今週の倫理 (587号)より 誠心誠意の対応で会社の信用を得る

岐阜県倫理法人会の副会長で、中津川市倫理法人会会長の加藤景司氏(四六歳)は、平成二十年三月のある日、白濁水の入ったペットボトルを片手に、モーニングセミナー会場に入ってきました。

初めて外注に出した業社が、ワックスを剥ぐための剥離剤の残り水を側溝に流してしまい、それらが近くの池に流れ込んで白く濁り、近所の住民から苦情が出たのです。その水をセミナー終了後、朝一番に保健所で調べてもらうために持参してきたのです。

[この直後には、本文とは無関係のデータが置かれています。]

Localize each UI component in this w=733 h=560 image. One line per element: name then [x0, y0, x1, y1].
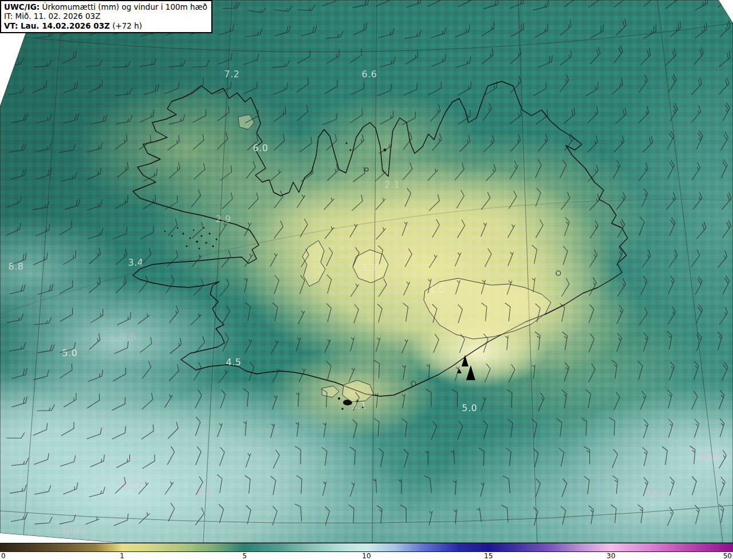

氏は金属製品製造業を営む(株)加藤製作所の代表取締役社長。同社は、鍛冶屋の「かじ幸」として明治二十一年に創業して以来、一二〇年の歴史を誇る老舗企業でもあります。四代目として父親から事業を引き継ぎ、現在はプレス板金部品の総合加工メーカーとして、あらゆる材質の加工に幅広く対応しています。

例年、研修の一環として、自社の食堂フロアーのワックスがけは社員と一緒に行なうのですが、この時に限って外注に依頼したのです。その外注業社は、まだ独立したばかりでしたが、同じ勉強会の仲間ということで仕事を依頼したのです。通常、都市部では汚水を側溝に流しても浄化槽まで流れていくので問題はないはずでしたが、当地では一部が河川まで流れていく仕組みになっており、一~二キロメートル先の池が真っ白になって苦情が出てしまったのです。

このブラウザではこの画像を表示できない可能性があります。クレームが来た当初、「総務部長にでも任せておけばいいか」と一瞬考えましたが、最終責任は自分にあると自覚し、加藤氏が自ら対応しました。すると苦情を言ってきたのは地元の顔見知りの住人で、以前からこまめに地元の集まりで顔を繋いでいた人でした。思いもよらず、その人が汚水の流れるルートまで案内をしてくれ、お詫びに回る加藤氏を誘導するかのように、すべて付いて来てくれたのです。

加藤氏はその際、3つの気づきを得ます。

①住民との日頃のつながりは大切。

②トップは何があっても逃げられない。

③信用を築くには長い年月がかかるが、崩れるのは早い。

お詫びに回る中で、ある住民が教えてくれました。三十数年前に、同じように油の混ざった汚水が流れ、池の鯉が全滅してしまったことがあったというのです。今回は同じようなミスがあったにしても、深く反省して迅速な対応をしたことと、日ごろの人間関係を大切にしていたお陰で、被害も苦情も少なくて済んだということを実感した加藤氏です。

困難な状況からは、つい逃げ出したくなります。しかし起こってしまったものは仕方がありません。真正面からキッチリと受け止め、かつ誠心誠意対処することが、さらなる会社の信用と継続につながります。クレームが来た時こそ、企業の真価が問われるのです。逃げず、人に任せず、責任者たる人間がしっかりと対応しましょう。